ECRS stands for Eliminate, Combine, Rearrange and Simplify and is an age-old industrial engineering process analysis method. We humans are not too bad at rearrange, but if we were a lot better at simplify, eliminate and combine the world would be a better place. In keeping with the “motion” theme we have been on for the last few of the 101 kaizen templates, here is a motion-themed ECRS Worksheet (only “eliminate: section shown):
Please feel free to modify the questions in the left hand column as appropriate for your gemba. The key is to use the open-ended questions beginning in 5W1H (what, where, when, why, who, how / how much) so that the answer is not yes / no but requires a positive identification of a kaizen opportunity.
We often talk about lean being the elimination of all waste an non-value added, or the pursuit of a waste-free process. But what if you can’t eliminate a certain waste from a process? What to do? Try harder? Move on to an easier process and come back later? Call it “non value added but necessary” and fool… err… comfort ourselves for a while? We can still do kaizen if we remember that we can combine, rearrange or simplify.
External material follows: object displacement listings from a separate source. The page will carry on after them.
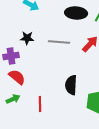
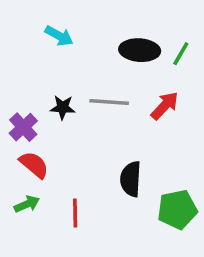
black star: (27, 38) -> (63, 107), moved
purple cross: (11, 56) -> (23, 127), turned -35

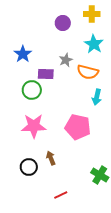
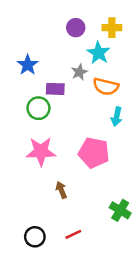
yellow cross: (92, 14) -> (112, 28), moved
cyan star: (94, 44) -> (99, 53), moved
black circle: (29, 167) -> (35, 237), moved

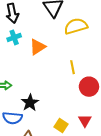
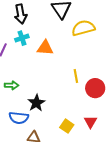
orange triangle: (38, 47) -> (45, 48), turned 36
yellow line: (72, 67) -> (76, 76), moved

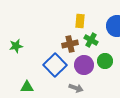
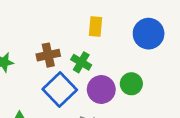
green cross: (91, 40) -> (81, 62), moved
brown cross: (70, 44) -> (48, 55), moved

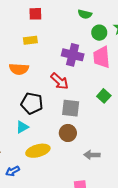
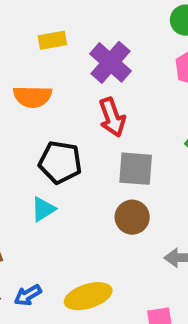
purple cross: (73, 55) -> (110, 62), moved, turned 30
red arrow: (60, 81) -> (112, 117), turned 30
yellow ellipse: (38, 151) -> (88, 296), moved

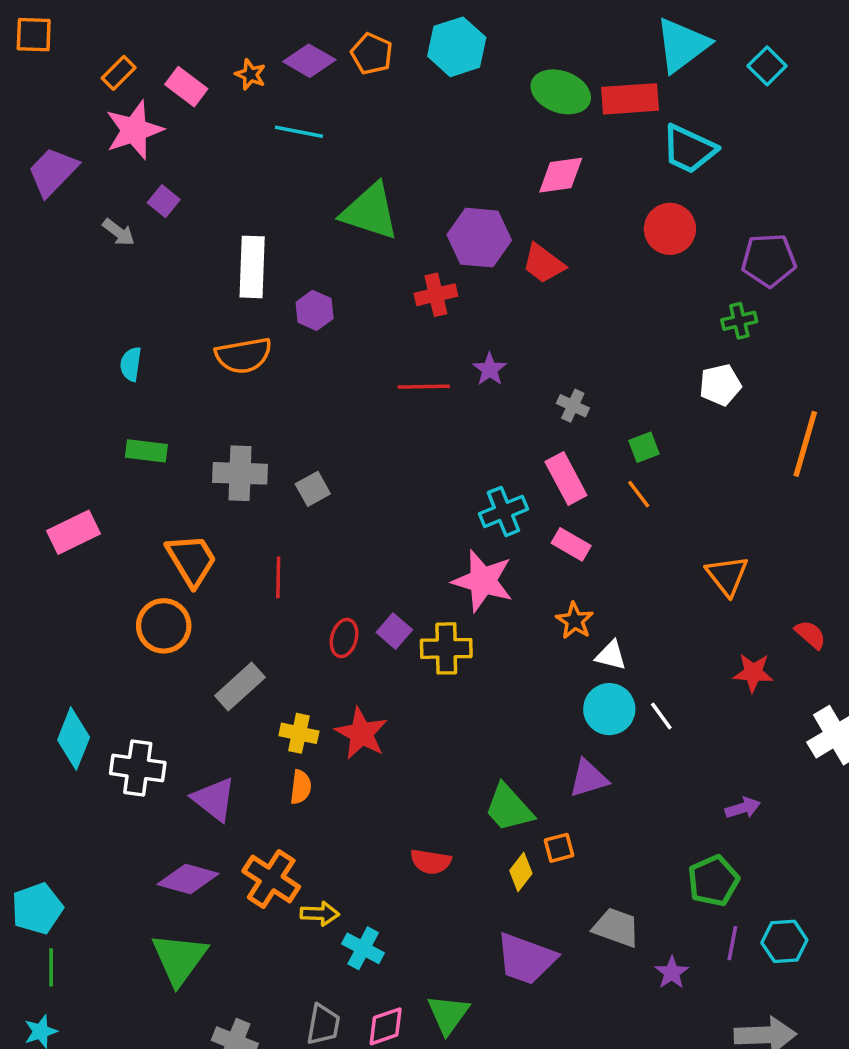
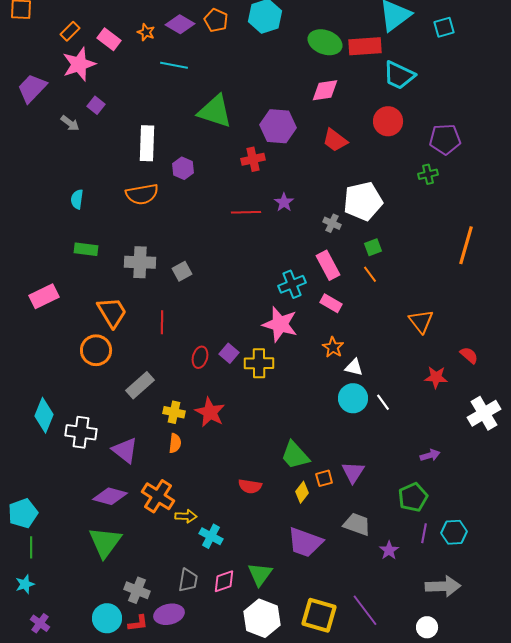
cyan square: (767, 66) -> (444, 27), turned 30
red trapezoid: (543, 264) -> (335, 140), moved
white pentagon: (720, 385) -> (363, 201), moved, size x1.6
purple triangle: (588, 778) -> (353, 472), moved, turned -40

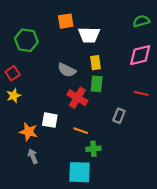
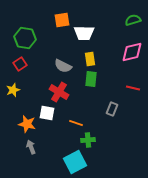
red square: (13, 73) -> (20, 64), moved
red cross: (77, 98) -> (59, 92), moved
cyan square: (80, 172) -> (75, 162), turned -30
There’s a hint that TPS architect Taiichi Ohno may have applied ECRS on the ECRS tool itself by eliminating the CRS. In the selection below from the great Superfactory article TWI Influence on TPS and Kaizen, Art Smalley interviews Isao Kato, who reflects on the influence of ECRS in particular on JM and by implications later iterations of kaizen and the approach to waste elimination at Toyota:
Initially Ohno was a proponent of JM even though he thought it narrow and lacking the scope to drive the type of kaizen that he wanted. JM’s main contribution to improvement is the 5W 1H method of inquiry which he viewed initially as all right but eventually decided was too superficial. He was driving the broader thinking of the various forms of waste and the specific need to eliminate the root causes of waste and improve efficiency in the company. JM emphasized the principle of ECRS (Eliminate, Combine, Rearrange, and Simplify) and mainly looked at assembly job, machines, and material handling aspects of work but it just did not drive deep enough into the elimination of waste aspect strong enough to suit Mr. Ohno. Additionally, it must be noted that JM lacks any connection to takt time, flow, and pull style production. Eventually Ohno decided JM was not delivering results and instructed the training department to stop the JM component of the program.
The simplified yet broadened focus on the elimination of the 7 types of waste has certainly served Toyota well over the years. If we keep the 7 types of waste in mind and use the ECRS tool in combination with other efforts such SMED (single minute exchange of dies, a.k.a. quick changeover) or 5S it will be powerful indeed.